Description of the task ::
Once you reach the line that contains "View All Result", retype it and each later line exactly as written, stopping only at the end of the listing.

Supplied records ::
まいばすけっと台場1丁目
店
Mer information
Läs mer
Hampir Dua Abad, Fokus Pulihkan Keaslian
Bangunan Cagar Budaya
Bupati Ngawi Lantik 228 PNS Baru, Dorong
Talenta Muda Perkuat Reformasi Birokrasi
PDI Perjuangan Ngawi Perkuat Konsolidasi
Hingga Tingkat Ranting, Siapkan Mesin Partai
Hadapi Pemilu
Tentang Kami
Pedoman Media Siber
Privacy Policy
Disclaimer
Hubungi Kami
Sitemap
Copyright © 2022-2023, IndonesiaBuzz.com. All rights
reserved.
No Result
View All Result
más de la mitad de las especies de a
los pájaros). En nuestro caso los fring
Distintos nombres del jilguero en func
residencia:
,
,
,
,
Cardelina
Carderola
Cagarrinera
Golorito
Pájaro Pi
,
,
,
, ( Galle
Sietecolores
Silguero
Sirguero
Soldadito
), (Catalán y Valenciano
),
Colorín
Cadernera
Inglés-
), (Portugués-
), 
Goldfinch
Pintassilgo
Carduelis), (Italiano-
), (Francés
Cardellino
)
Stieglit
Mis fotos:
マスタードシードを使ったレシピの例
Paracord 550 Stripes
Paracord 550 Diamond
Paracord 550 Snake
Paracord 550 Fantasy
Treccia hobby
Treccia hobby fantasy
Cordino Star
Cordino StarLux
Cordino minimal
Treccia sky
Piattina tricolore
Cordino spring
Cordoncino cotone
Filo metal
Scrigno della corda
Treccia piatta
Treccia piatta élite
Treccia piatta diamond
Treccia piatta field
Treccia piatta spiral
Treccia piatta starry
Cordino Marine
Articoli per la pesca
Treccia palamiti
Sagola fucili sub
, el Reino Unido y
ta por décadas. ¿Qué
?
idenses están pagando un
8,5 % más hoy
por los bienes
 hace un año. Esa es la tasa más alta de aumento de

Written solution ::
View All Result
más de la mitad de las especies de a
los pájaros). En nuestro caso los fring
Distintos nombres del jilguero en func
residencia:
,
,
,
,
Cardelina
Carderola
Cagarrinera
Golorito
Pájaro Pi
,
,
,
, ( Galle
Sietecolores
Silguero
Sirguero
Soldadito
), (Catalán y Valenciano
),
Colorín
Cadernera
Inglés-
), (Portugués-
), 
Goldfinch
Pintassilgo
Carduelis), (Italiano-
), (Francés
Cardellino
)
Stieglit
Mis fotos:
マスタードシードを使ったレシピの例
Paracord 550 Stripes
Paracord 550 Diamond
Paracord 550 Snake
Paracord 550 Fantasy
Treccia hobby
Treccia hobby fantasy
Cordino Star
Cordino StarLux
Cordino minimal
Treccia sky
Piattina tricolore
Cordino spring
Cordoncino cotone
Filo metal
Scrigno della corda
Treccia piatta
Treccia piatta élite
Treccia piatta diamond
Treccia piatta field
Treccia piatta spiral
Treccia piatta starry
Cordino Marine
Articoli per la pesca
Treccia palamiti
Sagola fucili sub
, el Reino Unido y
ta por décadas. ¿Qué
?
idenses están pagando un
8,5 % más hoy
por los bienes
 hace un año. Esa es la tasa más alta de aumento de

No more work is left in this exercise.